Keeping pictures out of the copy, restate each record word for word.

---+---

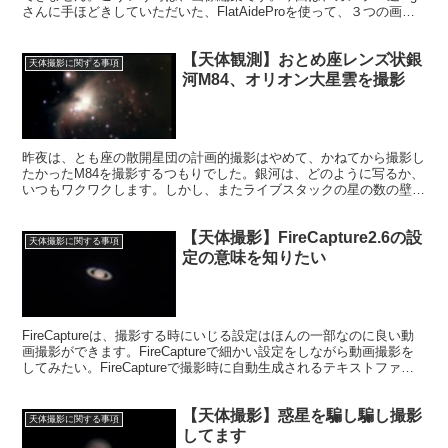
さんに手ほどきしていただいた、FlatAideProを使って、３つの画像
について編集してみました。
【天体観測】おとめ座レンズ状銀
天体撮影に関する事項
河M84、オリオン大星雲を撮影
昨夜は、とも座の散開星団の計画的撮影はやめて、かねてから撮影し
たかったM84を撮影するつもりでした。銀河は、どのように写るか、
いつもワクワクします。しかし、またライブスタックの星の数の壁が
立ちはだかりました。
【天体撮影】FireCapture2.6の設
天体撮影に関する事項
定の意味を知りたい
FireCaptureは、撮影する時にいじる設定はほんの一部なのに良い動
画撮影ができます。FireCaptureで細かい設定をしながら動画撮影を
してみたい。FireCaptureで撮影時に自動生成されるテキストファイ
ルの項目の意味を調べました。
【天体撮影】惑星を騙し騙し撮影
天体撮影に関する事項
してます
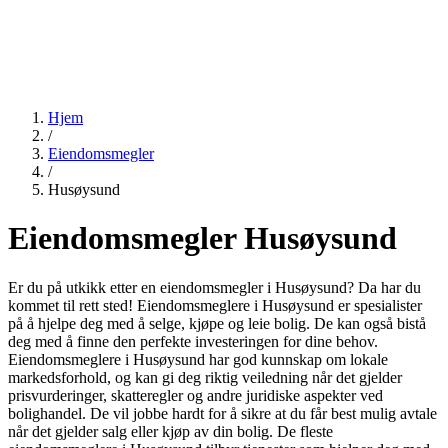
Hjem
/
Eiendomsmegler
/
Husøysund
Eiendomsmegler Husøysund
Er du på utkikk etter en eiendomsmegler i Husøysund? Da har du
kommet til rett sted! Eiendomsmeglere i Husøysund er spesialister
på å hjelpe deg med å selge, kjøpe og leie bolig. De kan også bistå
deg med å finne den perfekte investeringen for dine behov.
Eiendomsmeglere i Husøysund har god kunnskap om lokale
markedsforhold, og kan gi deg riktig veiledning når det gjelder
prisvurderinger, skatteregler og andre juridiske aspekter ved
bolighandel. De vil jobbe hardt for å sikre at du får best mulig avtale
når det gjelder salg eller kjøp av din bolig. De fleste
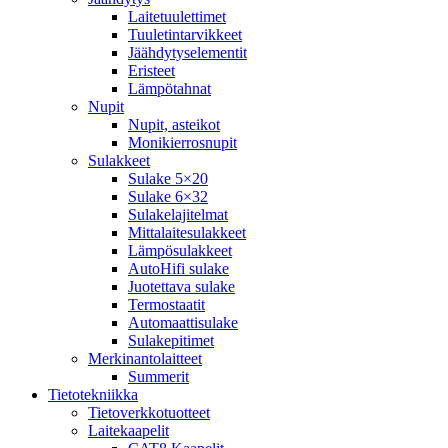
Laitetuulettimet
Tuuletintarvikkeet
Jäähdytyselementit
Eristeet
Lämpötahnat
Nupit
Nupit, asteikot
Monikierrosnupit
Sulakkeet
Sulake 5×20
Sulake 6×32
Sulakelajitelmat
Mittalaitesulakkeet
Lämpösulakkeet
AutoHifi sulake
Juotettava sulake
Termostaatit
Automaattisulake
Sulakepitimet
Merkinantolaitteet
Summerit
Tietotekniikka
Tietoverkkotuotteet
Laitekaapelit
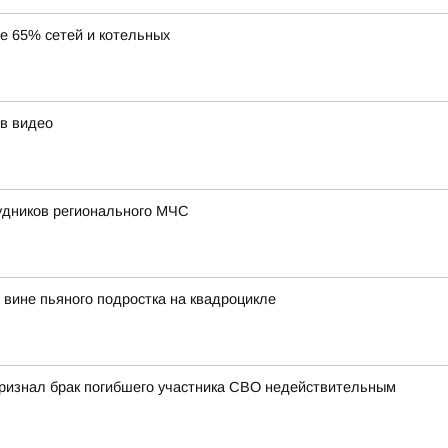
ее 65% сетей и котельных
в видео
удников регионального МЧС
вине пьяного подростка на квадроцикле
 признал брак погибшего участника СВО недействительным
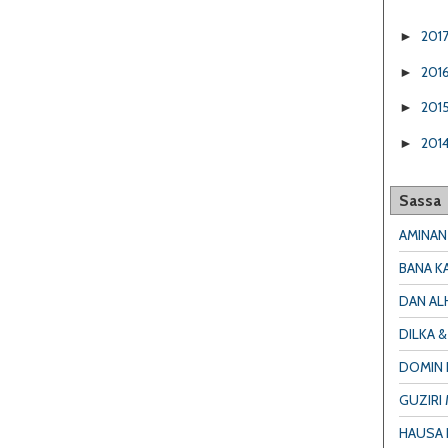
201
►
201
►
201
►
201
►
Sassa
AMINAN
BANA K
DAN AL
DILKA 
DOMIN K
GUZIRI
HAUSA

---+---

The answer:
さんに手ほどきしていただいた、FlatAideProを使って、３つの画像
について編集してみました。
【天体観測】おとめ座レンズ状銀
天体撮影に関する事項
河M84、オリオン大星雲を撮影
昨夜は、とも座の散開星団の計画的撮影はやめて、かねてから撮影し
たかったM84を撮影するつもりでした。銀河は、どのように写るか、
いつもワクワクします。しかし、またライブスタックの星の数の壁が
立ちはだかりました。
【天体撮影】FireCapture2.6の設
天体撮影に関する事項
定の意味を知りたい
FireCaptureは、撮影する時にいじる設定はほんの一部なのに良い動
画撮影ができます。FireCaptureで細かい設定をしながら動画撮影を
してみたい。FireCaptureで撮影時に自動生成されるテキストファイ
ルの項目の意味を調べました。
【天体撮影】惑星を騙し騙し撮影
天体撮影に関する事項
してます
Hjem
/
Eiendomsmegler
/
Husøysund
Eiendomsmegler Husøysund
Er du på utkikk etter en eiendomsmegler i Husøysund? Da har du
kommet til rett sted! Eiendomsmeglere i Husøysund er spesialister
på å hjelpe deg med å selge, kjøpe og leie bolig. De kan også bistå
deg med å finne den perfekte investeringen for dine behov.
Eiendomsmeglere i Husøysund har god kunnskap om lokale
markedsforhold, og kan gi deg riktig veiledning når det gjelder
prisvurderinger, skatteregler og andre juridiske aspekter ved
bolighandel. De vil jobbe hardt for å sikre at du får best mulig avtale
når det gjelder salg eller kjøp av din bolig. De fleste
Laitetuulettimet
Tuuletintarvikkeet
Jäähdytyselementit
Eristeet
Lämpötahnat
Nupit
Nupit, asteikot
Monikierrosnupit
Sulakkeet
Sulake 5×20
Sulake 6×32
Sulakelajitelmat
Mittalaitesulakkeet
Lämpösulakkeet
AutoHifi sulake
Juotettava sulake
Termostaatit
Automaattisulake
Sulakepitimet
Merkinantolaitteet
Summerit
Tietotekniikka
Tietoverkkotuotteet
Laitekaapelit
ее 65% сетей и котельных
в видео
удников регионального МЧС
вине пьяного подростка на квадроцикле
 признал брак погибшего участника СВО недействительным
201
►
201
►
201
►
201
►
Sassa
AMINAN
BANA K
DAN AL
DILKA 
DOMIN K
GUZIRI
HAUSA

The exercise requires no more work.